Stored data entries:

****

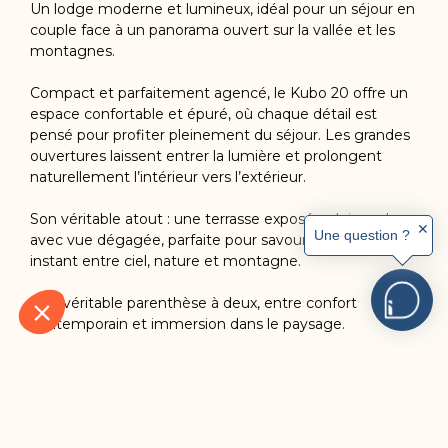
Un lodge moderne et lumineux, idéal pour un séjour en
couple face à un panorama ouvert sur la vallée et les
montagnes.
Compact et parfaitement agencé, le Kubo 20 offre un
espace confortable et épuré, où chaque détail est
pensé pour profiter pleinement du séjour. Les grandes
ouvertures laissent entrer la lumière et prolongent
naturellement l’intérieur vers l’extérieur.
Son véritable atout : une terrasse exposée plein sud
✕
Une question ?
avec vue dégagée, parfaite pour savourer chaque
instant entre ciel, nature et montagne.
Une véritable parenthèse à deux, entre confort
contemporain et immersion dans le paysage.
CHAMBRES :
Un grand lit 160x190
2 lits simples 80x190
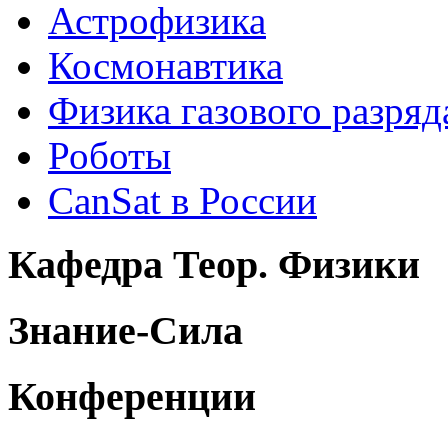
Астрофизика
Космонавтика
Физика газового разряд
Роботы
CanSat в России
Кафедра Теор. Физики
Знание-Сила
Конференции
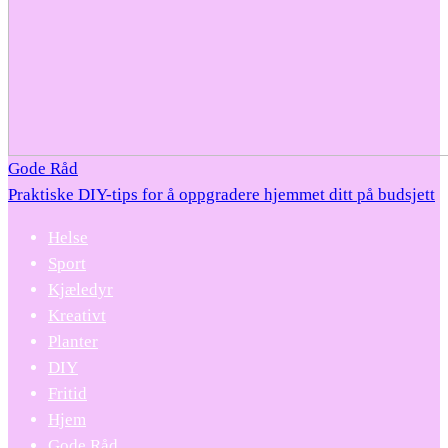
Gode Råd
Praktiske DIY-tips for å oppgradere hjemmet ditt på budsjett
Helse
Sport
Kjæledyr
Kreativt
Planter
DIY
Fritid
Hjem
Gode Råd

****

YOUR TASK ▸ Where a picture appears in the data, omit it; restate the rest word for word.

SOLUTION ▸
Un lodge moderne et lumineux, idéal pour un séjour en
couple face à un panorama ouvert sur la vallée et les
montagnes.
Compact et parfaitement agencé, le Kubo 20 offre un
espace confortable et épuré, où chaque détail est
pensé pour profiter pleinement du séjour. Les grandes
ouvertures laissent entrer la lumière et prolongent
naturellement l’intérieur vers l’extérieur.
Son véritable atout : une terrasse exposée plein sud
✕
Une question ?
avec vue dégagée, parfaite pour savourer chaque
instant entre ciel, nature et montagne.
Une véritable parenthèse à deux, entre confort
contemporain et immersion dans le paysage.
CHAMBRES :
Un grand lit 160x190
2 lits simples 80x190
Астрофизика
Космонавтика
Физика газового разряд
Роботы
CanSat в России
Кафедра Теор. Физики
Знание-Сила
Конференции
Gode Råd
Praktiske DIY-tips for å oppgradere hjemmet ditt på budsjett
Helse
Sport
Kjæledyr
Kreativt
Planter
DIY
Fritid
Hjem
Gode Råd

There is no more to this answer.